[DATA SHOWN]:
--------

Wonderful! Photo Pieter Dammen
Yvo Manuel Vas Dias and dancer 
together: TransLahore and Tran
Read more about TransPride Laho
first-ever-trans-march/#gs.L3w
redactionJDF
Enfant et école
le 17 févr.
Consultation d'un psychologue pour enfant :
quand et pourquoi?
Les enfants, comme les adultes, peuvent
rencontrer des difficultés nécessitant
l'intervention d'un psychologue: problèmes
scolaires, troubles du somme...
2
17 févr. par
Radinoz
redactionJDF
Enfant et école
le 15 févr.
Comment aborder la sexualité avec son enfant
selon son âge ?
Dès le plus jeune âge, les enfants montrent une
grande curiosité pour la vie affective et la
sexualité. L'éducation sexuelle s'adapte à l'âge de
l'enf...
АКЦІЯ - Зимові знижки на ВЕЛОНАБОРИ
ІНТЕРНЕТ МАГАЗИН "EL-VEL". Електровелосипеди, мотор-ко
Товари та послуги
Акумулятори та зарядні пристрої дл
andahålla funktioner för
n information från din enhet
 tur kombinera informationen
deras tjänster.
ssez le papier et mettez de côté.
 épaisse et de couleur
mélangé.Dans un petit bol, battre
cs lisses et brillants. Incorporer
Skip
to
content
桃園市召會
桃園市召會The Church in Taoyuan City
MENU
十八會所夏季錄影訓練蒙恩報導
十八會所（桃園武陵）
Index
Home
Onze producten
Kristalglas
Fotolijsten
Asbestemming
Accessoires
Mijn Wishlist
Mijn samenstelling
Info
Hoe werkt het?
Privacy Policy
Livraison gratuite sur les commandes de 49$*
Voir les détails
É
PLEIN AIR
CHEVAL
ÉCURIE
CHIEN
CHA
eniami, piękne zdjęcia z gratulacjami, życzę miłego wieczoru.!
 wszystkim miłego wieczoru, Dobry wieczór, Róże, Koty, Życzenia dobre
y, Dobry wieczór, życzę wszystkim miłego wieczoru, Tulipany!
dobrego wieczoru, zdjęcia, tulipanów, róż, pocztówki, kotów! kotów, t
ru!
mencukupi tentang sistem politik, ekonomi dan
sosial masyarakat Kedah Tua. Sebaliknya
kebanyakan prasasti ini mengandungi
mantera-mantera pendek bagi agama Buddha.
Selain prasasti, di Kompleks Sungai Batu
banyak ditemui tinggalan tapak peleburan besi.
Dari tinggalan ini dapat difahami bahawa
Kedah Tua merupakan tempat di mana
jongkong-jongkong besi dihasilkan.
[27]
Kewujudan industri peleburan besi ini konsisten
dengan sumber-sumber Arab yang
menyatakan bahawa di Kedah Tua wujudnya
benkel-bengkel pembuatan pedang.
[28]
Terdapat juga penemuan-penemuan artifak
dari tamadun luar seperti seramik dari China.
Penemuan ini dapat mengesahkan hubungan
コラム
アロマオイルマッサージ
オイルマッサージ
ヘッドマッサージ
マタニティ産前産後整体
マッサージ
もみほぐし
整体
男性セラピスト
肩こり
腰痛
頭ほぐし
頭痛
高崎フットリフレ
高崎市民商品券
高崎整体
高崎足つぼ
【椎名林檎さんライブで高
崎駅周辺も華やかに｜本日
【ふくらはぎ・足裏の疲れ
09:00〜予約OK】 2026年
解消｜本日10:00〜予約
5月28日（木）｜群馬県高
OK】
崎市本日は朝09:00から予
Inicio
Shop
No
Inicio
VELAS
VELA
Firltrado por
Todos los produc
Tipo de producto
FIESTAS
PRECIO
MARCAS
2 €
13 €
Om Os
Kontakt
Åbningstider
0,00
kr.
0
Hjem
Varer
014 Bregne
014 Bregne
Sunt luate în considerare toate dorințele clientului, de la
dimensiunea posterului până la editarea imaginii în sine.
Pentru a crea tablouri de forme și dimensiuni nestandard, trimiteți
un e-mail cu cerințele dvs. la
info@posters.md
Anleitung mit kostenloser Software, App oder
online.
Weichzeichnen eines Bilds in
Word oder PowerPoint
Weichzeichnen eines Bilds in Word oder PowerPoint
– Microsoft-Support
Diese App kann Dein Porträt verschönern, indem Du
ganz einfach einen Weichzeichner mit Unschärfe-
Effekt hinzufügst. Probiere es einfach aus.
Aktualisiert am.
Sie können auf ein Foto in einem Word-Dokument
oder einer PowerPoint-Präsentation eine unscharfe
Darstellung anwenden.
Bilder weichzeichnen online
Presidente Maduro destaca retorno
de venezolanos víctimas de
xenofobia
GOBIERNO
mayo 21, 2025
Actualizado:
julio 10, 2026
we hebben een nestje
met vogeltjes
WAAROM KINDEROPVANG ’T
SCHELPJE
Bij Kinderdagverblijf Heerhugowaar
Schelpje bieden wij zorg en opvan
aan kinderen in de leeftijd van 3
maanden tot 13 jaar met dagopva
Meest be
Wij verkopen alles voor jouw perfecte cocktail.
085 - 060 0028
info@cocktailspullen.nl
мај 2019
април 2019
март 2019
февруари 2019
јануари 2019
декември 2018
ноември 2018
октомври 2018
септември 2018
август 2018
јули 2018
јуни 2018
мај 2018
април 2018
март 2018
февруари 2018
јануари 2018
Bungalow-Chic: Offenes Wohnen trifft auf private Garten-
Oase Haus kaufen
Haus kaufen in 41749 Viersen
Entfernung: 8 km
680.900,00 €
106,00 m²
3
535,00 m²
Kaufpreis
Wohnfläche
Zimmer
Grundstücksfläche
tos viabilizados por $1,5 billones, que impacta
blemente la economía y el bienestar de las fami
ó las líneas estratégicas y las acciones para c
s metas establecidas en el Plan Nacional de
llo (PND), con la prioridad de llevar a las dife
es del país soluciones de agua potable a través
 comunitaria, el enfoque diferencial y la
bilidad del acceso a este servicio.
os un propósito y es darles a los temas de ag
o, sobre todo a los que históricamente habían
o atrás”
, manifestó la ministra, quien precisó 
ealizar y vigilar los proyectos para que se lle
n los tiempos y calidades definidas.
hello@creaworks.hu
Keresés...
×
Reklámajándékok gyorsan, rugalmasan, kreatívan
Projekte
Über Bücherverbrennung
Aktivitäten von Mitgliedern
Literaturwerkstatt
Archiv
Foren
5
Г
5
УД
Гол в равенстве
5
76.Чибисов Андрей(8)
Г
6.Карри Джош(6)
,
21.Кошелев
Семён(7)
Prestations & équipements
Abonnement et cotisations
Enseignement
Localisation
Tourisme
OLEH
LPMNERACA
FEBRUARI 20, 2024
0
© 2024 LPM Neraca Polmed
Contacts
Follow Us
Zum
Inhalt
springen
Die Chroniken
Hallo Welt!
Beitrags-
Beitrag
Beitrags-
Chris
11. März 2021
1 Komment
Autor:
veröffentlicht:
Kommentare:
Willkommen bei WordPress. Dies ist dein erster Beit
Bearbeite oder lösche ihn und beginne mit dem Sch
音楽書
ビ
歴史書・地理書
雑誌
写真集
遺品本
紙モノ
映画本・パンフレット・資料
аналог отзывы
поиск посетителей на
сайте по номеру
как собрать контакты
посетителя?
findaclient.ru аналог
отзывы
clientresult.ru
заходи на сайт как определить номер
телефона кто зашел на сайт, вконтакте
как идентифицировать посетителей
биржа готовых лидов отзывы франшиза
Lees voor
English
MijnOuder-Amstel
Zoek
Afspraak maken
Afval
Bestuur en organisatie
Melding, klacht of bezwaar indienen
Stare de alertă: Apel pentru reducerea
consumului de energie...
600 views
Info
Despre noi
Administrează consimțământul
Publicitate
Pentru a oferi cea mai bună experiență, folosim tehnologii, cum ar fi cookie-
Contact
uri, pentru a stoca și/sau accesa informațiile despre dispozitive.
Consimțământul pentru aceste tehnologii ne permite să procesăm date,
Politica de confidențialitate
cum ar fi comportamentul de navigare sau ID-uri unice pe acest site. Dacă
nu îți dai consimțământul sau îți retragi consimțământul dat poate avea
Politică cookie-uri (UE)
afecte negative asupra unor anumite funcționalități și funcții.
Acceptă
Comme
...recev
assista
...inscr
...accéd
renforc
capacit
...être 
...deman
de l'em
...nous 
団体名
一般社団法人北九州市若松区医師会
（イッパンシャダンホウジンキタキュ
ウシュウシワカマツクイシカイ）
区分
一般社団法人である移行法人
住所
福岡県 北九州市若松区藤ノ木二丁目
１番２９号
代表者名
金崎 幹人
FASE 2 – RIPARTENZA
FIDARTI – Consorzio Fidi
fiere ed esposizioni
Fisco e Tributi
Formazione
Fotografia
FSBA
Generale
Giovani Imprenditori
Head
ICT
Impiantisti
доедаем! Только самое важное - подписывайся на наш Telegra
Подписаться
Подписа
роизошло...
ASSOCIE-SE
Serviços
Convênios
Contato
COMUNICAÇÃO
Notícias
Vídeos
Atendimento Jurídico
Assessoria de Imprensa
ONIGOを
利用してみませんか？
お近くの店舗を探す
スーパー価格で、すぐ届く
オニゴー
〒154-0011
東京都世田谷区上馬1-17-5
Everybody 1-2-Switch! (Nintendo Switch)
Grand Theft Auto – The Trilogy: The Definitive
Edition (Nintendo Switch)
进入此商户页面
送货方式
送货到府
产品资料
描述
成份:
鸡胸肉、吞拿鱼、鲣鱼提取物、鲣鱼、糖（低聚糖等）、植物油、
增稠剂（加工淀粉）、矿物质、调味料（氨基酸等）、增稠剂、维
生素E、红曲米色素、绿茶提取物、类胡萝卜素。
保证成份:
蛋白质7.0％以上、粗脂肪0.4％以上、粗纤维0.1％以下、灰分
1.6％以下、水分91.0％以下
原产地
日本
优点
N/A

--------

[EXERCISE OBJECTIVE]:
Show every line of the entries above where the word "prasasti" occurs.

[ANSWER SPACE]:
kebanyakan prasasti ini mengandungi
Selain prasasti, di Kompleks Sungai Batu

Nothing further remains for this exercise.